==== DATA PROVIDED ====

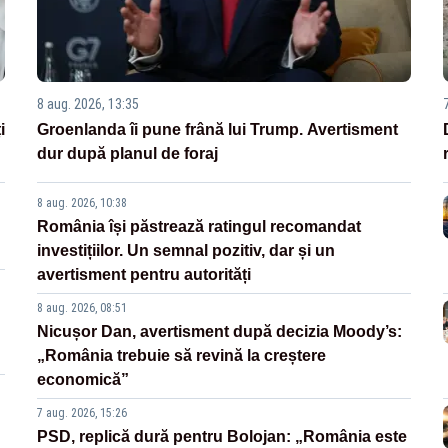
8 aug. 2026, 13:35
i
Groenlanda îi pune frână lui Trump. Avertisment
dur după planul de foraj
8 aug. 2026, 10:38
România își păstrează ratingul recomandat
investițiilor. Un semnal pozitiv, dar și un
avertisment pentru autorități
8 aug. 2026, 08:51
Nicușor Dan, avertisment după decizia Moody’s:
„România trebuie să revină la creștere
economică”
7 aug. 2026, 15:26
PSD, replică dură pentru Bolojan: „România este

====

* EXERCISE *
Look for "avertisment pentru autorități" in the records. Write out its line and every later line through the end exactly, with nothing more.

* TASK RESPONSE *
avertisment pentru autorități
8 aug. 2026, 08:51
Nicușor Dan, avertisment după decizia Moody’s:
„România trebuie să revină la creștere
economică”
7 aug. 2026, 15:26
PSD, replică dură pentru Bolojan: „România este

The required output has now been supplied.